De acordo com Orlandi (2009, p.33-34):

A memória, chamada de interdiscurso, quando relacionada ao discurso é o saber discursivo que torna possível todo dizer e que retorna sob a forma de pré-construído, o já dito que está na base do dizível, sustentando cada tomada da palavra (ORLANDI, 2009, p.31).

O interdiscurso ou memória discursiva é definido como o conjunto de dizeres

já ditos e esquecidos que possibilitam o surgimento de novos discursos. Cabe

lembrar, no entanto, que ao produzir seu discurso, o sujeito é afetado por duas

ilusões: o esquecimento número 2 – da ordem da enunciação – produz a ilusão

referencial, pois nos faz acreditar que aquilo que falamos só pode ser dito com

aquelas palavras e não com outras, estabelecendo assim, uma relação direta entre

as palavras e as coisas. O esquecimento número 1 – também chamado

esquecimento ideológico – nos dá a ilusão de que somos a origem do que dizemos,

quando, na verdade, apenas retomamos sentidos já existentes (Orlandi, 2009, p.35).

Nesse sentido, trabalhar a leitura por uma perspectiva discursiva significa

então assumir, de acordo com Orlandi (2009, p.08) que: A) A leitura pode ser

trabalhada ou mesmo ensinada; B) A leitura, assim como a escrita faz parte do

processo de instauração dos sentidos; C) O sujeito-leitor tem sua história; D) Tanto

sujeitos como sentidos são determinados histórica e ideologicamente; E) Há várias

formas de leituras; F) As leituras variam de acordo com a época e com o segmento

social. Todos esses fatos atestam que a leitura pode ser um gesto de interpretação

bastante complexo e que envolve muito mais do que habilidades a serem

desenvolvidas. Para Orlandi (2009, p.11), saber ler é saber o que o texto diz e

também aquilo que ele não diz, mas que o constitui significativamente.

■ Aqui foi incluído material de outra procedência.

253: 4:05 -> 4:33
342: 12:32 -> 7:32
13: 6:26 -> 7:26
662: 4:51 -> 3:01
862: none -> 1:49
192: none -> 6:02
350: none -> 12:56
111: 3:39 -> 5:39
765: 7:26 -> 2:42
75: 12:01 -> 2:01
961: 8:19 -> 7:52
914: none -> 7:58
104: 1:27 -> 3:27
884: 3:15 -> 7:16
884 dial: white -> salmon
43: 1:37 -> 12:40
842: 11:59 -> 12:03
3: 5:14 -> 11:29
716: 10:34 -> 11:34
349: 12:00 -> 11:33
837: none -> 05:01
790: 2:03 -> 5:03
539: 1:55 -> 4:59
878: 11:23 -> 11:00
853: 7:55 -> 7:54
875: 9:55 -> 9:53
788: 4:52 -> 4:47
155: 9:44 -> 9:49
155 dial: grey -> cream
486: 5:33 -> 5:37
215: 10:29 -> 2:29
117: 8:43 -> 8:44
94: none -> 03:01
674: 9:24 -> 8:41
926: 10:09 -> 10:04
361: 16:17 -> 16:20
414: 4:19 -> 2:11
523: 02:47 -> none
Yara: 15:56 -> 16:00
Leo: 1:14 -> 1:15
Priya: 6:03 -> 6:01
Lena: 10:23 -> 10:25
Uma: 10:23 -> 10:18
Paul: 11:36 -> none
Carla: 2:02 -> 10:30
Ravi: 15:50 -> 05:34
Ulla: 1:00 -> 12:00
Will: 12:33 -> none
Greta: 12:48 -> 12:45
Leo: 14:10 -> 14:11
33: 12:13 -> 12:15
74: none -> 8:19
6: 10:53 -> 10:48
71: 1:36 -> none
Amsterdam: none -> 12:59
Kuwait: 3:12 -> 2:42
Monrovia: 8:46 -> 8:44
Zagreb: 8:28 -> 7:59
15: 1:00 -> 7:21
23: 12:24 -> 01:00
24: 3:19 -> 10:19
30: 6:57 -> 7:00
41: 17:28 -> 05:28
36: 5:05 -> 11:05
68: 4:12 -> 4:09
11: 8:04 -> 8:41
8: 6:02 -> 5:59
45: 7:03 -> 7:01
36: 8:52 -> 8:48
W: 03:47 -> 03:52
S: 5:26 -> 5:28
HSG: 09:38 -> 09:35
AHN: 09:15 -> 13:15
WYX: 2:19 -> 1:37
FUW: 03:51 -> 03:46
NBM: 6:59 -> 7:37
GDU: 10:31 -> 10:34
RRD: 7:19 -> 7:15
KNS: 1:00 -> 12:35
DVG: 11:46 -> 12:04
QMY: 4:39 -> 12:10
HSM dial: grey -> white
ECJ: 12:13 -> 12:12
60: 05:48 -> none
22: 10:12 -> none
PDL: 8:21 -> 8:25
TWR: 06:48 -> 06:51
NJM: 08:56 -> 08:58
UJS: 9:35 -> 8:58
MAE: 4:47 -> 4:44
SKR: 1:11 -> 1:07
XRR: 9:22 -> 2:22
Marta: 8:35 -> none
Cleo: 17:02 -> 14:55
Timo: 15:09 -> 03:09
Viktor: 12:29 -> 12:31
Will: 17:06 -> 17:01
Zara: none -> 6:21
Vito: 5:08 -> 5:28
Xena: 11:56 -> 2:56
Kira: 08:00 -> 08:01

Além disso, não há como falar em interpretação sem falar nas histórias de

leitura do texto e do leitor, o que significa dizer que todo o texto pode ser lido

diferentemente, em épocas diferentes, pelo mesmo sujeito-leitor ou por sujeitos-

leitores diferentes. Do mesmo modo, há leituras que podem ser feitas em dado

momento, e que não são consideradas “legítimas” em outro, pois os sentidos têm

sua história, e há até mesmo especialistas em diversos campos do saber, que fixam

determinados sentidos para cada texto. Conforme Orlandi (2008a, p. 41), “para um

mesmo texto, são possíveis leituras em determinadas épocas que não o seriam em

outras, e leituras que não são possíveis hoje o serão no futuro”.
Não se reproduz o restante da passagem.